_GIVEN RECORDS_:

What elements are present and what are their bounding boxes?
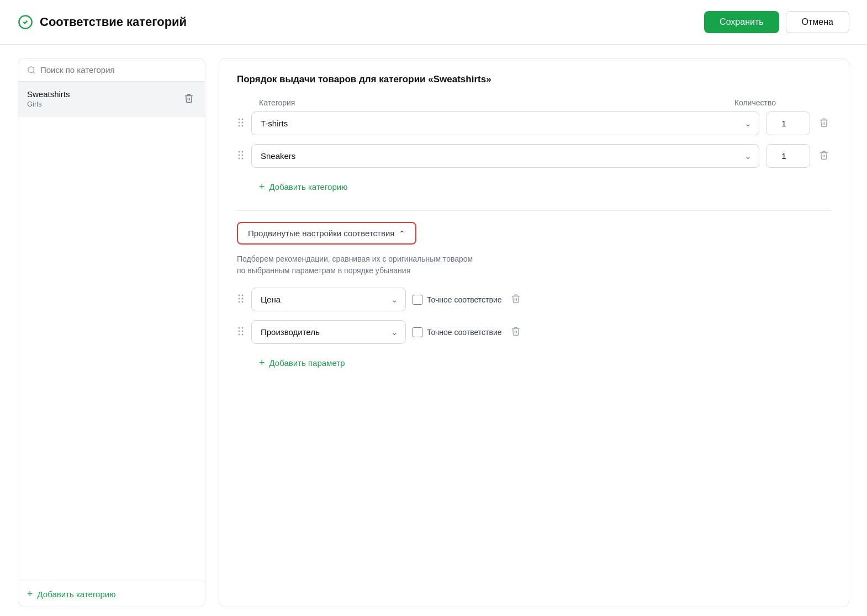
param-select-wrapper-1: Цена Производитель Размер ⌄ [251,288,406,311]
content-panel: Порядок выдачи товаров для категории «Sw… [219,58,849,607]
chevron-up-icon: ⌃ [399,229,405,238]
delete-param-2-button[interactable] [509,324,523,340]
svg-point-8 [242,125,244,126]
sidebar-item-content: Sweatshirts Girls [27,89,70,108]
category-select-2[interactable]: Sneakers T-shirts Sweatshirts [251,144,759,168]
svg-point-16 [242,294,244,296]
param-row-1: Цена Производитель Размер ⌄ Точное соотв… [237,288,831,311]
drag-handle-1[interactable] [237,117,245,130]
svg-point-7 [239,125,240,126]
sidebar-item-name: Sweatshirts [27,89,70,99]
sidebar: Sweatshirts Girls + Добавить категорию [18,58,205,607]
param-select-1[interactable]: Цена Производитель Размер [251,288,406,311]
sidebar-item-sweatshirts[interactable]: Sweatshirts Girls [18,82,205,116]
trash-icon-param2 [511,326,521,336]
quantity-input-2[interactable] [766,144,810,168]
advanced-description: Подберем рекомендации, сравнивая их с ор… [237,253,831,277]
category-row-1: T-shirts Sweatshirts Sneakers ⌄ [237,111,831,135]
category-select-1[interactable]: T-shirts Sweatshirts Sneakers [251,111,759,135]
exact-match-label-1: Точное соответствие [427,295,502,304]
drag-handle-param-2[interactable] [237,326,245,339]
exact-match-checkbox-1[interactable] [413,295,422,305]
sidebar-list: Sweatshirts Girls [18,82,205,581]
drag-handle-param-1[interactable] [237,293,245,306]
param-select-2[interactable]: Производитель Цена Размер [251,320,406,344]
exact-match-1: Точное соответствие [413,295,502,305]
delete-row-2-button[interactable] [817,148,831,164]
plus-icon-cat: + [259,181,265,193]
header-category: Категория [259,98,295,107]
svg-point-13 [239,157,240,159]
add-category-sidebar-label: Добавить категорию [38,590,116,599]
content-title: Порядок выдачи товаров для категории «Sw… [237,74,831,85]
add-param-label: Добавить параметр [269,358,345,368]
svg-point-9 [239,151,240,152]
drag-dots-param-icon-2 [237,326,245,337]
search-icon [27,66,36,75]
param-select-wrapper-2: Производитель Цена Размер ⌄ [251,320,406,344]
category-row-2: Sneakers T-shirts Sweatshirts ⌄ [237,144,831,168]
svg-point-17 [239,298,240,299]
svg-point-23 [239,330,240,332]
cancel-button[interactable]: Отмена [786,11,849,33]
exact-match-2: Точное соответствие [413,327,502,337]
add-category-sidebar-button[interactable]: + Добавить категорию [18,581,205,607]
svg-point-22 [242,327,244,328]
sidebar-item-delete-button[interactable] [182,91,196,107]
delete-row-1-button[interactable] [817,115,831,131]
svg-point-19 [239,301,240,302]
svg-line-2 [33,72,35,73]
svg-point-11 [239,154,240,156]
svg-point-5 [239,121,240,123]
header-actions: Сохранить Отмена [704,11,849,33]
svg-point-3 [239,118,240,120]
delete-param-1-button[interactable] [509,291,523,307]
table-headers: Категория Количество [237,98,831,111]
drag-dots-icon [237,117,245,128]
sidebar-search [18,59,205,82]
svg-point-10 [242,151,244,152]
page-title: Соответствие категорий [40,15,187,29]
exact-match-checkbox-2[interactable] [413,327,422,337]
trash-icon-row1 [819,118,829,128]
add-category-label: Добавить категорию [269,182,348,192]
trash-icon [184,93,194,103]
drag-dots-icon-2 [237,150,245,161]
search-input[interactable] [40,65,196,75]
exact-match-label-2: Точное соответствие [427,328,502,337]
advanced-section: Продвинутые настройки соответствия ⌃ Под… [237,222,831,373]
category-select-wrapper-2: Sneakers T-shirts Sweatshirts ⌄ [251,144,759,168]
svg-point-18 [242,298,244,299]
svg-point-26 [242,333,244,335]
save-button[interactable]: Сохранить [704,11,779,33]
quantity-input-1[interactable] [766,111,810,135]
category-select-wrapper-1: T-shirts Sweatshirts Sneakers ⌄ [251,111,759,135]
svg-point-6 [242,121,244,123]
svg-point-1 [28,67,34,73]
advanced-toggle-label: Продвинутые настройки соответствия [248,229,394,238]
svg-point-20 [242,301,244,302]
plus-icon-param: + [259,357,265,369]
drag-dots-param-icon-1 [237,293,245,304]
header-quantity: Количество [734,98,809,107]
add-param-button[interactable]: + Добавить параметр [237,353,345,373]
svg-point-25 [239,333,240,335]
svg-point-15 [239,294,240,296]
svg-point-12 [242,154,244,156]
param-row-2: Производитель Цена Размер ⌄ Точное соотв… [237,320,831,344]
svg-point-14 [242,157,244,159]
advanced-desc-text: Подберем рекомендации, сравнивая их с ор… [237,254,473,275]
header-left: Соответствие категорий [18,14,187,30]
drag-handle-2[interactable] [237,150,245,163]
trash-icon-param1 [511,294,521,304]
svg-point-21 [239,327,240,328]
svg-point-24 [242,330,244,332]
advanced-toggle-button[interactable]: Продвинутые настройки соответствия ⌃ [237,222,416,245]
plus-icon: + [27,589,33,599]
check-circle-icon [18,14,33,30]
add-category-button[interactable]: + Добавить категорию [237,177,347,197]
sidebar-item-sub: Girls [27,100,70,108]
divider [237,210,831,211]
trash-icon-row2 [819,150,829,160]
svg-point-4 [242,118,244,120]
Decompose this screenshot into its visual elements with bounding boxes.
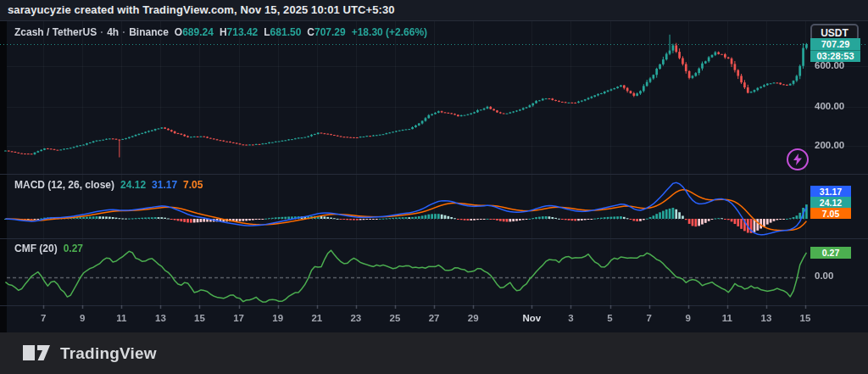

_YOUR ASSIGNMENT_: What's needed is an exact copy of every entry, minus the pictures.

_TASK SOLUTION_:
What elements are present and what are their bounding boxes?
param-select-wrapper-1: Цена Производитель Размер ⌄ [251,288,406,311]
content-panel: Порядок выдачи товаров для категории «Sw… [219,58,849,607]
chevron-up-icon: ⌃ [399,229,405,238]
delete-param-2-button[interactable] [509,324,523,340]
svg-point-8 [242,125,244,126]
sidebar-item-content: Sweatshirts Girls [27,89,70,108]
category-select-2[interactable]: Sneakers T-shirts Sweatshirts [251,144,759,168]
svg-point-16 [242,294,244,296]
param-row-1: Цена Производитель Размер ⌄ Точное соотв… [237,288,831,311]
drag-handle-1[interactable] [237,117,245,130]
svg-point-7 [239,125,240,126]
sidebar-item-name: Sweatshirts [27,89,70,99]
sidebar: Sweatshirts Girls + Добавить категорию [18,58,205,607]
param-select-1[interactable]: Цена Производитель Размер [251,288,406,311]
sidebar-item-sweatshirts[interactable]: Sweatshirts Girls [18,82,205,116]
trash-icon-param2 [511,326,521,336]
quantity-input-2[interactable] [766,144,810,168]
advanced-description: Подберем рекомендации, сравнивая их с ор… [237,253,831,277]
category-row-1: T-shirts Sweatshirts Sneakers ⌄ [237,111,831,135]
category-select-1[interactable]: T-shirts Sweatshirts Sneakers [251,111,759,135]
exact-match-label-1: Точное соответствие [427,295,502,304]
drag-handle-param-2[interactable] [237,326,245,339]
exact-match-checkbox-1[interactable] [413,295,422,305]
sidebar-list: Sweatshirts Girls [18,82,205,581]
drag-handle-param-1[interactable] [237,293,245,306]
param-select-2[interactable]: Производитель Цена Размер [251,320,406,344]
exact-match-1: Точное соответствие [413,295,502,305]
delete-row-2-button[interactable] [817,148,831,164]
plus-icon-cat: + [259,181,265,193]
header-category: Категория [259,98,295,107]
svg-point-13 [239,157,240,159]
add-category-sidebar-label: Добавить категорию [38,590,116,599]
content-title: Порядок выдачи товаров для категории «Sw… [237,74,831,85]
add-param-label: Добавить параметр [269,358,345,368]
svg-point-9 [239,151,240,152]
drag-dots-param-icon-2 [237,326,245,337]
search-icon [27,66,36,75]
param-select-wrapper-2: Производитель Цена Размер ⌄ [251,320,406,344]
category-row-2: Sneakers T-shirts Sweatshirts ⌄ [237,144,831,168]
svg-point-17 [239,298,240,299]
svg-point-23 [239,330,240,332]
cancel-button[interactable]: Отмена [786,11,849,33]
exact-match-2: Точное соответствие [413,327,502,337]
add-category-sidebar-button[interactable]: + Добавить категорию [18,581,205,607]
svg-point-22 [242,327,244,328]
sidebar-item-delete-button[interactable] [182,91,196,107]
delete-row-1-button[interactable] [817,115,831,131]
svg-point-19 [239,301,240,302]
svg-line-2 [33,72,35,73]
svg-point-11 [239,154,240,156]
svg-point-5 [239,121,240,123]
header-actions: Сохранить Отмена [704,11,849,33]
svg-point-3 [239,118,240,120]
delete-param-1-button[interactable] [509,291,523,307]
table-headers: Категория Количество [237,98,831,111]
drag-dots-icon [237,117,245,128]
sidebar-search [18,59,205,82]
svg-point-10 [242,151,244,152]
page-title: Соответствие категорий [40,15,187,29]
exact-match-checkbox-2[interactable] [413,327,422,337]
trash-icon-row1 [819,118,829,128]
add-category-label: Добавить категорию [269,182,348,192]
trash-icon [184,93,194,103]
drag-dots-icon-2 [237,150,245,161]
search-input[interactable] [40,65,196,75]
exact-match-label-2: Точное соответствие [427,328,502,337]
advanced-section: Продвинутые настройки соответствия ⌃ Под… [237,222,831,373]
category-select-wrapper-2: Sneakers T-shirts Sweatshirts ⌄ [251,144,759,168]
svg-point-18 [242,298,244,299]
svg-point-26 [242,333,244,335]
save-button[interactable]: Сохранить [704,11,779,33]
quantity-input-1[interactable] [766,111,810,135]
category-select-wrapper-1: T-shirts Sweatshirts Sneakers ⌄ [251,111,759,135]
svg-point-6 [242,121,244,123]
svg-point-1 [28,67,34,73]
advanced-toggle-label: Продвинутые настройки соответствия [248,229,394,238]
svg-point-20 [242,301,244,302]
plus-icon-param: + [259,357,265,369]
drag-dots-param-icon-1 [237,293,245,304]
header-quantity: Количество [734,98,809,107]
add-param-button[interactable]: + Добавить параметр [237,353,345,373]
svg-point-25 [239,333,240,335]
svg-point-15 [239,294,240,296]
svg-point-12 [242,154,244,156]
param-row-2: Производитель Цена Размер ⌄ Точное соотв… [237,320,831,344]
svg-point-14 [242,157,244,159]
advanced-desc-text: Подберем рекомендации, сравнивая их с ор… [237,254,473,275]
header-left: Соответствие категорий [18,14,187,30]
drag-handle-2[interactable] [237,150,245,163]
trash-icon-param1 [511,294,521,304]
svg-point-21 [239,327,240,328]
svg-point-24 [242,330,244,332]
advanced-toggle-button[interactable]: Продвинутые настройки соответствия ⌃ [237,222,416,245]
plus-icon: + [27,589,33,599]
check-circle-icon [18,14,33,30]
add-category-button[interactable]: + Добавить категорию [237,177,347,197]
sidebar-item-sub: Girls [27,100,70,108]
divider [237,210,831,211]
trash-icon-row2 [819,150,829,160]
svg-point-4 [242,118,244,120]
Decompose this screenshot into its visual elements with bounding boxes.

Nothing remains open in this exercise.